2022年8月

2022年8月25日 (木)

感想戦
(感想戦)

豊島九段

藤井王位

豊島九段

藤井王位

以上で、お~いお茶杯第63期王位戦七番勝負第4局の中継を終了いたします。次戦、第5局は9月5、6日(月、火)に静岡県牧之原市「平田寺」で行われますので、お楽しみに。本日はご観戦ありがとうございました。

終局後
(インタビューのあと、両対局者は大盤解説会場に向かった)

大盤解説会場

藤井王位

「本日は大盤解説会に多くの方にお越しいただきまして、ありがとうございます。本局は構想の立て方や形勢判断がとても難しい将棋で、長考しても分からないところが多かったと思います。また一週間少し辺りで第5局があるので、そちらもしっかり、いい状態で臨めるようにやっていきたいと思います」(藤井)

豊島九段

「多くの方にお越しいただきまして、ありがとうございました。何回か悪手があって競り合いの将棋にできなかったのは残念ですが、多くの方にご心配をおかけしましたけれども、今日の対局は体調的に問題なく指せたので、また次局以降も頑張っていきたいと思っています」(豊島)

一礼
(多くのファンの拍手の中、両対局者は会場をあとにした)

終局直後
(終局直後の様子)

藤井聡太王位

■勝った藤井聡太王位のコメント

── 角換わり腰掛け銀で、▲4五銀(43手目)から銀交換になりました。
藤井 ▲4五銀から銀交換になって、こちらが手得をした形にはなったのですが、それを生かせるかどうかは難しいと思っていました。

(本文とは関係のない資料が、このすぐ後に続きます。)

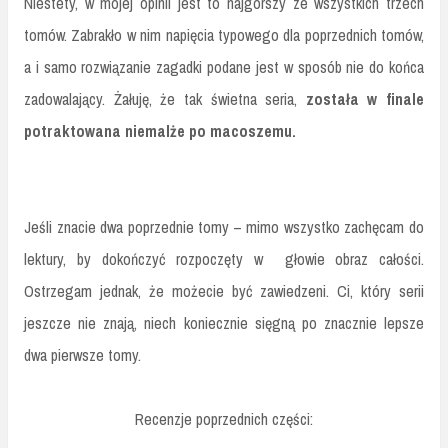
Niestety, w mojej opinii jest to najgorszy ze wszystkich trzech
tomów. Zabrakło w nim napięcia typowego dla poprzednich tomów,
a i samo rozwiązanie zagadki podane jest w sposób nie do końca
zadowalający. Żałuję, że tak świetna seria,
została w finale
potraktowana niemalże po macoszemu.
Jeśli znacie dwa poprzednie tomy – mimo wszystko zachęcam do
lektury, by dokończyć rozpoczęty w głowie obraz całości.
Ostrzegam jednak, że możecie być zawiedzeni. Ci, który serii
jeszcze nie znają, niech koniecznie sięgną po znacznie lepsze
dwa pierwsze tomy.
Recenzje poprzednich części:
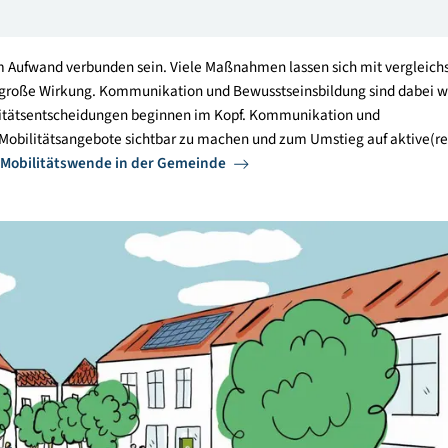
tur
ehr
it hohem Aufwand verbunden sein. Viele Maßnahmen lassen sich
ennoch große Wirkung. Kommunikation und Bewusstseinsbildung
en. Mobilitätsentscheidungen beginnen im Kopf. Kommunikation
, neue Mobilitätsangebote sichtbar zu machen und zum Umstieg
ber die
Mobilitätswende in der Gemeinde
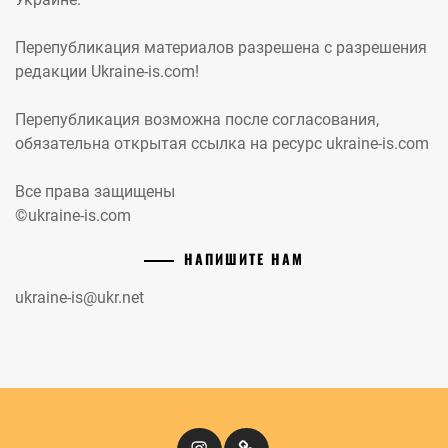
Перепубликация материалов разрешена с разрешения
редакции Ukraine-is.com!
Перепубликация возможна после согласования,
обязательна открытая ссылка на ресурс ukraine-is.com
Все права защищены
©ukraine-is.com
НАПИШИТЕ НАМ
ukraine-is@ukr.net
Instagram
Кіномандри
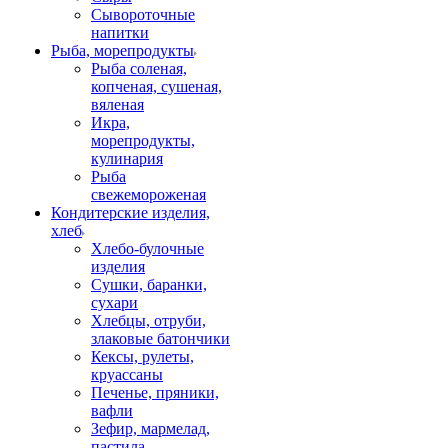
Сывороточные
напитки
Рыба, морепродукты
Рыба соленая,
копченая, сушеная,
вяленая
Икра,
морепродукты,
кулинария
Рыба
свежемороженая
Кондитерские изделия,
хлеб
Хлебо-булочные
изделия
Сушки, баранки,
сухари
Хлебцы, отруби,
злаковые батончики
Кексы, рулеты,
круассаны
Печенье, пряники,
вафли
Зефир, мармелад,
пастила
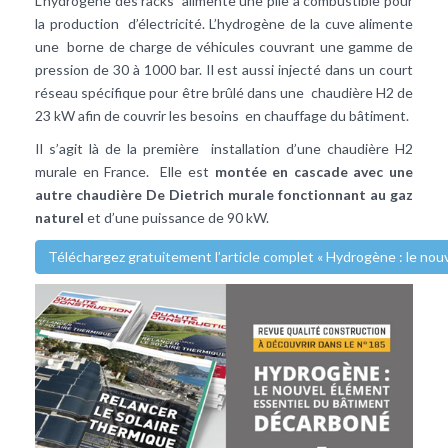
L’hydrogène des racks alimente une pile à combustible pour
la production d’électricité. L’hydrogène de la cuve alimente
une borne de charge de véhicules couvrant une gamme de
pression de 30 à 1000 bar. Il est aussi injecté dans un court
réseau spécifique pour être brûlé dans une chaudière H2 de
23 kW afin de couvrir les besoins en chauffage du bâtiment.
Il s’agit là de la première installation d’une chaudière H2
murale en France. Elle est
montée en cascade avec une
autre chaudière De Dietrich murale fonctionnant au gaz
naturel
et d’une puissance de 90 kW.
Téléchargez gratuitement l’article complet « Hydrogène : le nou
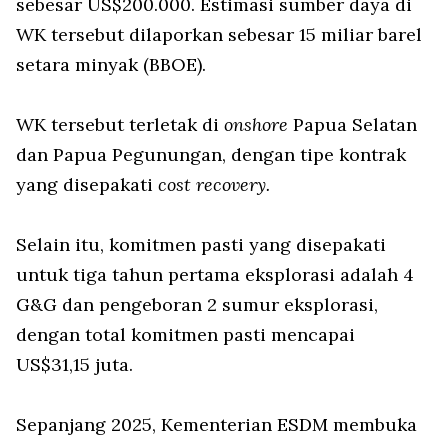
sebesar US$200.000. Estimasi sumber daya di
WK tersebut dilaporkan sebesar 15 miliar barel
setara minyak (BBOE).
WK tersebut terletak di
onshore
Papua Selatan
dan Papua Pegunungan, dengan tipe kontrak
yang disepakati
cost recovery.
Selain itu, komitmen pasti yang disepakati
untuk tiga tahun pertama eksplorasi adalah 4
G&G dan pengeboran 2 sumur eksplorasi,
dengan total komitmen pasti mencapai
US$31,15 juta.
Sepanjang 2025, Kementerian ESDM membuka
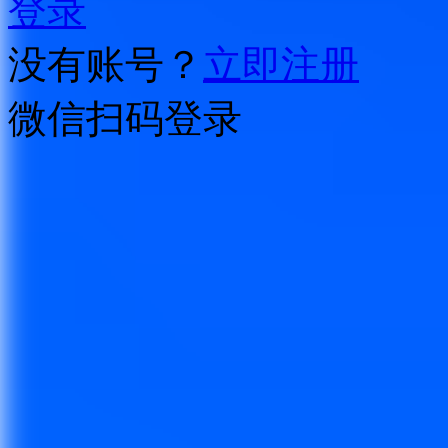
登录
没有账号？
立即注册
微信扫码登录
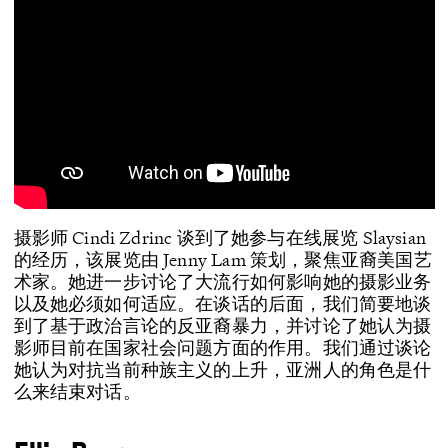
摄影师 Cindi Zdrinc 谈到了她参与在线展览 Slaysian
的经历，该展览由 Jenny Lam 策划，聚焦亚裔美国艺
术家。她进一步讨论了大流行如何影响她的摄影业务
以及她必须如何适应。在谈话的后面，我们简要地谈
到了基于政治言论的反亚裔暴力，并讨论了她认为摄
影师目前在国家社会问题方面的作用。我们通过谈论
她认为对抗当前种族主义的上升，亚洲人的角色是什
么来结束对话。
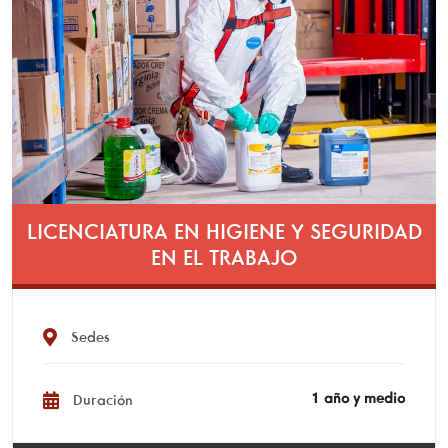
LICENCIATURA EN HIGIENE Y SEGURIDAD
EN EL TRABAJO
Sedes
1 año y medio
Duración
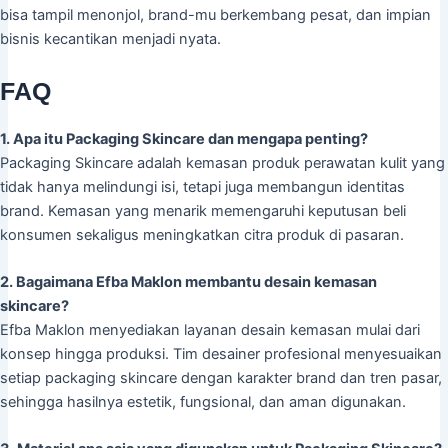
bisa tampil menonjol, brand-mu berkembang pesat, dan impian
bisnis kecantikan menjadi nyata.
FAQ
1. Apa itu Packaging Skincare dan mengapa penting?
Packaging Skincare adalah kemasan produk perawatan kulit yang
tidak hanya melindungi isi, tetapi juga membangun identitas
brand. Kemasan yang menarik memengaruhi keputusan beli
konsumen sekaligus meningkatkan citra produk di pasaran.
2. Bagaimana Efba Maklon membantu desain kemasan
skincare?
Efba Maklon menyediakan layanan desain kemasan mulai dari
konsep hingga produksi. Tim desainer profesional menyesuaikan
setiap packaging skincare dengan karakter brand dan tren pasar,
sehingga hasilnya estetik, fungsional, dan aman digunakan.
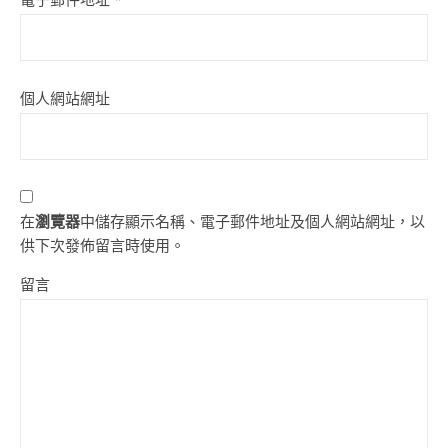
個人網站網址
在
瀏覽器
中儲存顯示名稱、電子郵件地址及個人網站網址，以
供下次發佈留言時使用。
留言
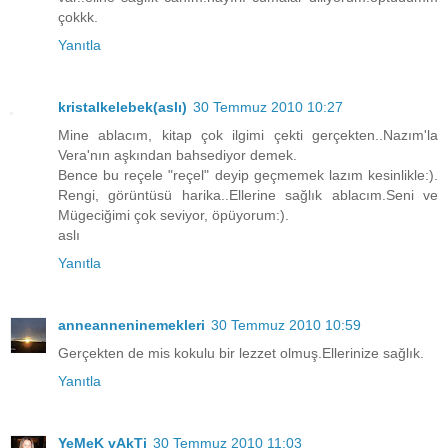
çokkk.
Yanıtla
kristalkelebek(aslı)
30 Temmuz 2010 10:27
Mine ablacım, kitap çok ilgimi çekti gerçekten..Nazım'la
Vera'nın aşkından bahsediyor demek.
Bence bu reçele "reçel" deyip geçmemek lazım kesinlikle:).
Rengi, görüntüsü harika..Ellerine sağlık ablacım.Seni ve
Mügeciğimi çok seviyor, öpüyorum:).
aslı
Yanıtla
anneanneninemekleri
30 Temmuz 2010 10:59
Gerçekten de mis kokulu bir lezzet olmuş.Ellerinize sağlık.
Yanıtla
YeMeK vAkTi
30 Temmuz 2010 11:03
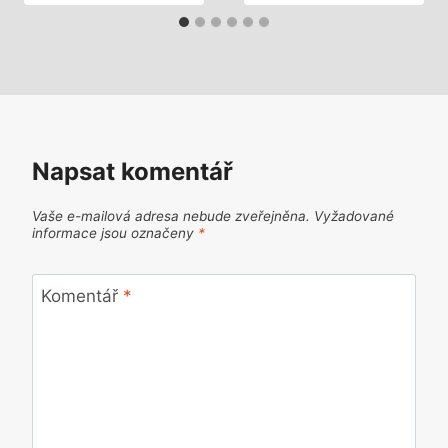
Napsat komentář
Vaše e-mailová adresa nebude zveřejněna.
Vyžadované
informace jsou označeny
*
Komentář
*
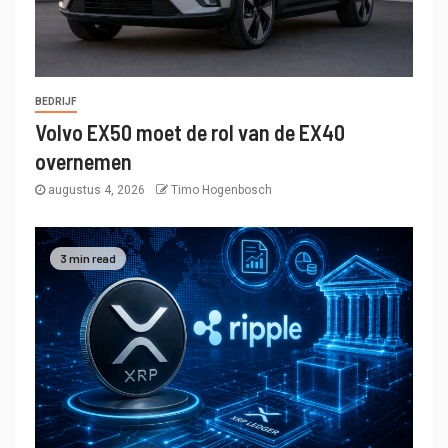
BEDRIJF
Volvo EX50 moet de rol van de EX40
overnemen
augustus 4, 2026
Timo Hogenbosch
3 min read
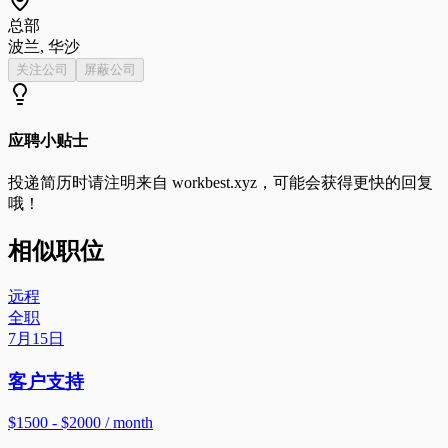
总部
波兰, 华沙
关注公司
屏蔽公司
应聘小贴士
投递简历时请注明来自
workbest.xyz
，可能会获得更快的回复
哦！
相似职位
远程
全职
7月15日
客户支持
$1500 - $2000 / month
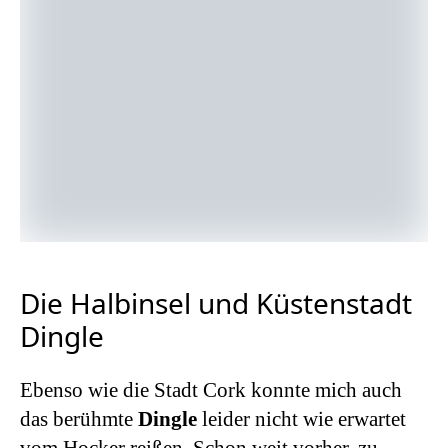
Die Halbinsel und Küstenstadt
Dingle
Ebenso wie die Stadt Cork konnte mich auch
das berühmte
Dingle
leider nicht wie erwartet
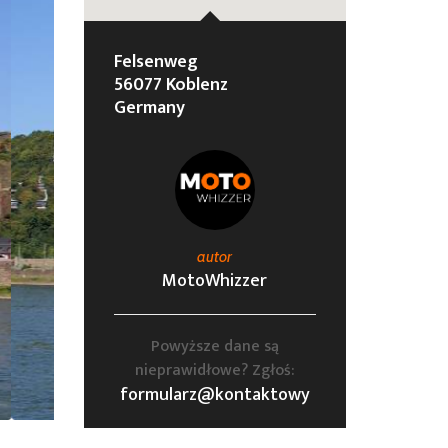
Felsenweg
56077 Koblenz
Germany
autor
MotoWhizzer
Powyższe dane są
nieprawidłowe? Zgłoś:
formularz@kontaktowy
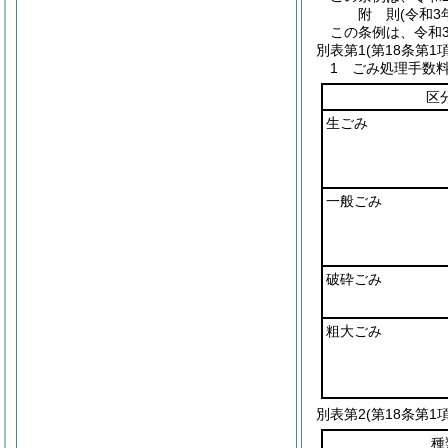
附
則
(令和3
この条例は、令和
別表第1
(第18条第1
1 ごみ処理手数
区
生ごみ
一般ごみ
破砕ごみ
粗大ごみ
別表第2
(第18条第1
種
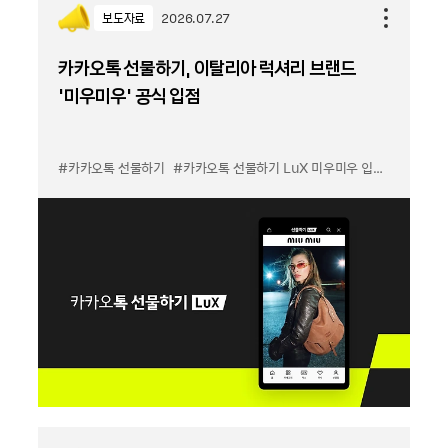
보도자료
2026.07.27
카카오톡 선물하기, 이탈리아 럭셔리 브랜드
'미우미우' 공식 입점
#카카오톡 선물하기
#카카오톡 선물하기 LuX 미우미우 입점
#선물하기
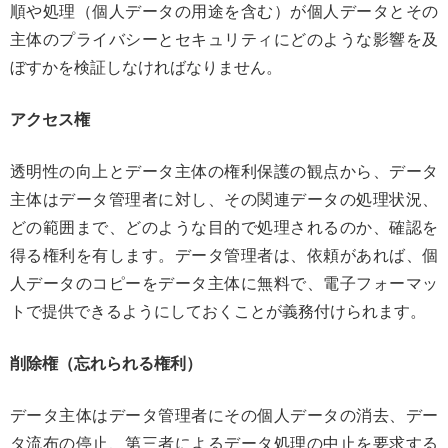
順や処理（個人データの用途を含む）が個人データとその
主体のプライバシーとセキュリティにどのような影響を及
ぼすかを検証しなければなりません。
アクセス権
透明性の向上とデータ主体の権利保護の観点から、データ
主体はデータ管理者に対し、その関連データの処理状況、
どの範囲まで、どのような目的で処理されるのか、確認を
得る権利を有します。データ管理者は、依頼があれば、個
人データのコピーをデータ主体に無料で、電子フォーマッ
トで提供できるようにしておくことが義務付けられます。
削除権（忘れられる権利）
データ主体はデータ管理者にその個人データの消去、デー
タ流布の停止、第三者によるデータ処理の中止を要求する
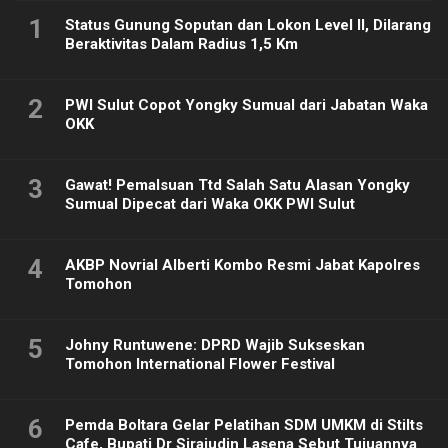
1
Status Gunung Soputan dan Lokon Level II, Dilarang
Beraktivitas Dalam Radius 1,5 Km
2
PWI Sulut Copot Yongky Sumual dari Jabatan Waka
OKK
3
Gawat! Pemalsuan Ttd Salah Satu Alasan Yongky
Sumual Dipecat dari Waka OKK PWI Sulut
4
AKBP Novrial Alberti Kombo Resmi Jabat Kapolres
Tomohon
5
Johny Runtuwene: DPRD Wajib Sukseskan
Tomohon International Flower Festival
6
Pemda Boltara Gelar Pelatihan SDM UMKM di Stilts
Cafe, Bupati Dr Sirajudin Lasena Sebut Tujuannya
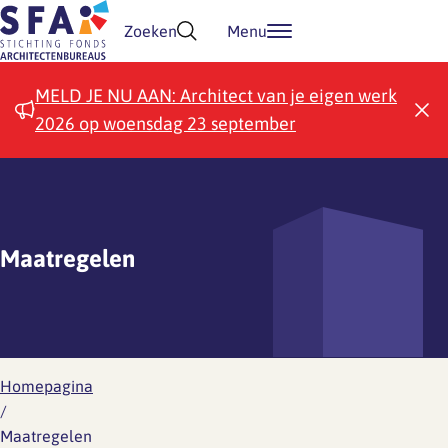
Doorgaan naar inhoud
Zoeken
Menu
MELD JE NU AAN: Architect van je eigen werk
2026 op woensdag 23 september
Maatregelen
Homepagina
/
Maatregelen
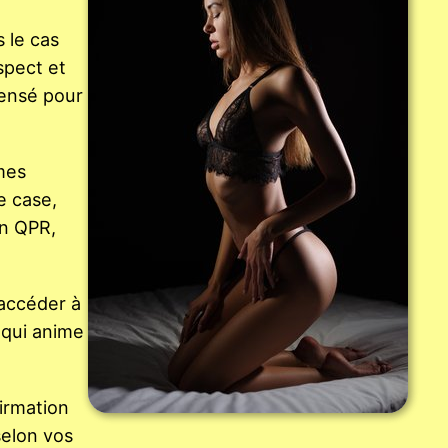
s le cas
spect et
pensé pour
mes
e case,
un QPR,
 accéder à
e qui anime
firmation
selon vos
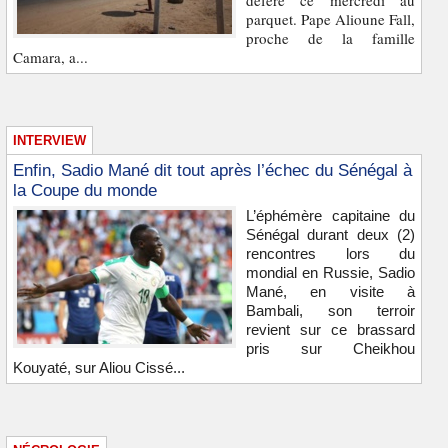
déféré ce mercredi au
parquet. Pape Alioune Fall,
proche de la famille
Camara, a...
INTERVIEW
Enfin, Sadio Mané dit tout après l’échec du Sénégal à
la Coupe du monde
L’éphémère capitaine du
Sénégal durant deux (2)
rencontres lors du
mondial en Russie, Sadio
Mané, en visite à
Bambali, son terroir
revient sur ce brassard
pris sur Cheikhou
Kouyaté, sur Aliou Cissé...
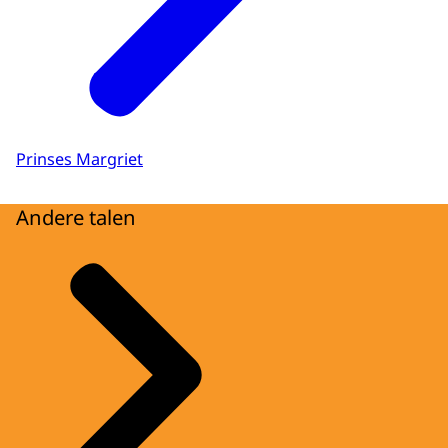
Prinses Margriet
Andere talen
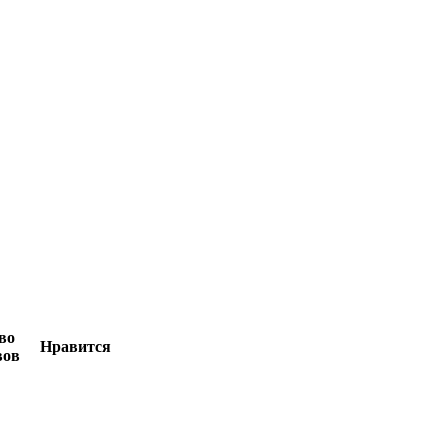
во
Нравится
вов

── そのあと▲4七玉(51手目)~▲5五歩と、中央を手厚くする構想でした。
藤井 先手なので主張を作りにいかなくてはいけないと思って▲5五歩と突いたのですが、ただ、△6三角と打たれてみると4七の玉が不安定なので、ちょっと失敗したのかなと思っていました。

── 封じ手の△8六銀(56手目)については。
藤井 予想していた手ではなかったのですが、ただ、打たれてみて、こちらがどう指すのか難しいと思っていました。

── ▲5六角(59手目)の手応えは。
藤井 手が広いところで、▲5六角もいい位置なのかどうか分からなかったです。

── そのあと8筋から殺到される形になりました。
藤井 △8八飛成(66手目)に▲5八金寄では、あまり自信が持てる展開ではないのかなと思っていました。

── ▲2二銀(79手目)から挟み撃ちにする構想は。
藤井 銀打ちで後手玉にもプレッシャーをかける形になったので、その辺り、流れとしては悪くないのかなと思って指していました。

── 終盤▲3三銀成(89手目)~▲4一銀が鋭かったのですが。
藤井 本譜の形が詰まなければ、という風には考えていました。

── 一局を振り返って。
藤井 序盤から見慣れない形で、局面の判断であったり、構想を立てたりが難しかったと思います。

── 次戦に向けて。
藤井 第5局は10日後ぐらいということで、それまでにしっかり準備をして、またいい状態で臨めればと思います。

豊島将之九段

■敗れた豊島将之九段のコメント

── 角換わり腰掛け銀の序盤戦、▲4五銀(43手目)から銀交換になりました。序盤の駒組みはいかがでしたか。
豊島 ちょっと手が遅れているのでそんなに自信はなかったですが、仕方のない展開とは思っていました。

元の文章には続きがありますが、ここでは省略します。